Шрифт:
Интервал:
Закладка:
Арина
– Скрипка… моя скрипка?
Я повторяю это вновь и вновь, про себя и вслух, а по спине ползет липкий холодок. Мое прошлое оживает, обретает контуры. Тот самый день, разделивший жизнь на до и после, сделавший из меня не столько физического, сколько морального инвалида, выступает из тумана. Я снова пытаюсь задвинуть его в дальний угол, накинуть на него ветошь, спрятать, но он упорно маячит в сознании, непотопляемый. Хочется то ли плакать, то ли смеяться – не знаю, чего хочется больше. Во мне бушуют смешанные, оглушительные в своей прямоте, сокрушительные эмоции. Хватаюсь за ручки сумки, тяну их в разные стороны, рискую порвать. Суставы пальцев ноют, фантомные боли возвращаются с новой силой. Становится холодно, и все стекла в машине вдруг мерзко скрипят.

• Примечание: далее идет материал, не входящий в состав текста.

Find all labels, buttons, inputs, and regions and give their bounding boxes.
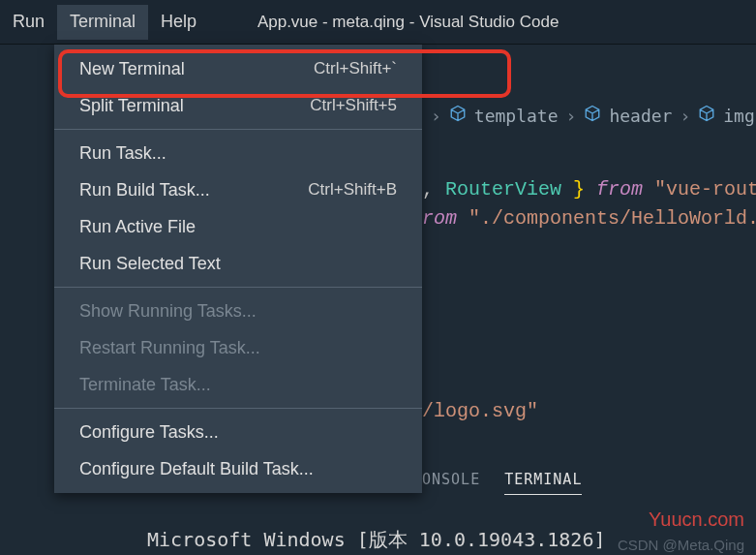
code-line[interactable]: /logo.svg" [422, 400, 538, 422]
menu-run-active-file[interactable]: Run Active File [54, 208, 422, 245]
menu-restart-running-task: Restart Running Task... [54, 329, 422, 366]
cube-icon [449, 105, 467, 126]
menu-items: Run Terminal Help [0, 0, 209, 44]
menu-item-label: Run Selected Text [79, 254, 221, 274]
menu-terminate-task: Terminate Task... [54, 366, 422, 403]
menu-configure-tasks[interactable]: Configure Tasks... [54, 414, 422, 450]
terminal-output[interactable]: Microsoft Windows [版本 10.0.19043.1826] [147, 527, 605, 553]
menu-run[interactable]: Run [0, 5, 57, 40]
menu-item-label: Terminate Task... [79, 375, 211, 395]
menu-item-label: Split Terminal [79, 96, 184, 116]
menu-new-terminal[interactable]: New Terminal Ctrl+Shift+` [54, 50, 422, 87]
menu-item-shortcut: Ctrl+Shift+B [308, 180, 397, 200]
menu-item-label: Run Active File [79, 217, 196, 237]
menu-item-label: Configure Tasks... [79, 422, 219, 443]
menu-separator [54, 129, 422, 130]
menu-item-shortcut: Ctrl+Shift+` [314, 59, 397, 78]
menu-run-build-task[interactable]: Run Build Task... Ctrl+Shift+B [54, 171, 422, 208]
chevron-right-icon: › [680, 106, 690, 126]
code-line[interactable]: , RouterView } from "vue-rout [422, 178, 756, 200]
breadcrumb[interactable]: › template › header › img.l [431, 105, 756, 126]
menu-terminal[interactable]: Terminal [57, 5, 148, 40]
watermark-csdn: CSDN @Meta.Qing [618, 537, 744, 553]
breadcrumb-item[interactable]: header [609, 106, 672, 126]
menu-configure-default-build-task[interactable]: Configure Default Build Task... [54, 450, 422, 487]
tab-terminal[interactable]: TERMINAL [504, 471, 582, 495]
menu-item-label: Show Running Tasks... [79, 301, 257, 322]
menu-separator [54, 287, 422, 288]
terminal-menu-dropdown: New Terminal Ctrl+Shift+` Split Terminal… [54, 45, 422, 493]
menu-item-label: Run Task... [79, 143, 166, 164]
menu-item-label: Restart Running Task... [79, 338, 260, 358]
menu-item-shortcut: Ctrl+Shift+5 [310, 96, 397, 115]
menu-split-terminal[interactable]: Split Terminal Ctrl+Shift+5 [54, 87, 422, 124]
watermark-yuucn: Yuucn.com [649, 509, 744, 531]
tab-console[interactable]: ONSOLE [422, 471, 480, 495]
menu-bar: Run Terminal Help App.vue - meta.qing - … [0, 0, 756, 45]
menu-item-label: Run Build Task... [79, 180, 210, 200]
menu-show-running-tasks: Show Running Tasks... [54, 293, 422, 329]
menu-separator [54, 408, 422, 409]
panel-tabs: ONSOLE TERMINAL [422, 471, 582, 495]
window-title: App.vue - meta.qing - Visual Studio Code [257, 13, 559, 32]
breadcrumb-item[interactable]: img.l [723, 106, 756, 126]
menu-item-label: New Terminal [79, 59, 185, 79]
chevron-right-icon: › [431, 106, 441, 126]
cube-icon [698, 105, 715, 126]
menu-run-selected-text[interactable]: Run Selected Text [54, 245, 422, 282]
cube-icon [584, 105, 601, 126]
code-line[interactable]: rom "./components/HelloWorld. [422, 207, 756, 230]
menu-help[interactable]: Help [148, 5, 209, 40]
breadcrumb-item[interactable]: template [474, 106, 559, 126]
chevron-right-icon: › [566, 106, 577, 126]
menu-run-task[interactable]: Run Task... [54, 135, 422, 171]
menu-item-label: Configure Default Build Task... [79, 459, 314, 479]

Это глупость, призрачная тоска, нереальность, но ничего не помогает избавиться от жутких видений. Скрипка – это ведь самое важное, что было у меня когда-то. Она как олицетворение всех стремлений, надежд, планов. Рухнувших в одночасье. Разрушенных. А теперь она вернется ко мне… интересно, какая она? Разбитая вдребезги, наверное, как и вся моя предыдущая жизнь. Мы останавливаемся на светофоре, и трель телефонного звонка вдруг вторгается в плотный воздух салона. Мир хмурится, открывает бардачок и достает свой мобильный. Смотрит на экран так долго, что сзади начинают неистово жать на клаксоны – красный сигнал светофора давно сменился на зеленый, но Мир не торопится двигаться с места. Лишь мрачнеет, становится похожим на грозовое облако, а глаза чернее южного неба летней ночью. Его взгляд настолько глубокий, что в него очень легко провалиться, как в бездну, в которую лучше не вглядываться лишний раз.
– Мир, все хорошо? – я осторожно, но настойчиво трогаю его за руку, а Мирослав вздрагивает, словно напрочь забыл, что не один в машине.
– Да, детка, все отлично, – только в голосе ни капли уверенности.
Вместо того, чтобы ехать прямо, он выкручивает руль в сторону, паркует машину у обочины и распахивает дверцу. Мирослав выходит из машины, пугает меня до дрожи громким хлопком, от которого екает под ложечкой, и размашисто шагает прочь. Лишь остановившись в сотне метров принимает звонок.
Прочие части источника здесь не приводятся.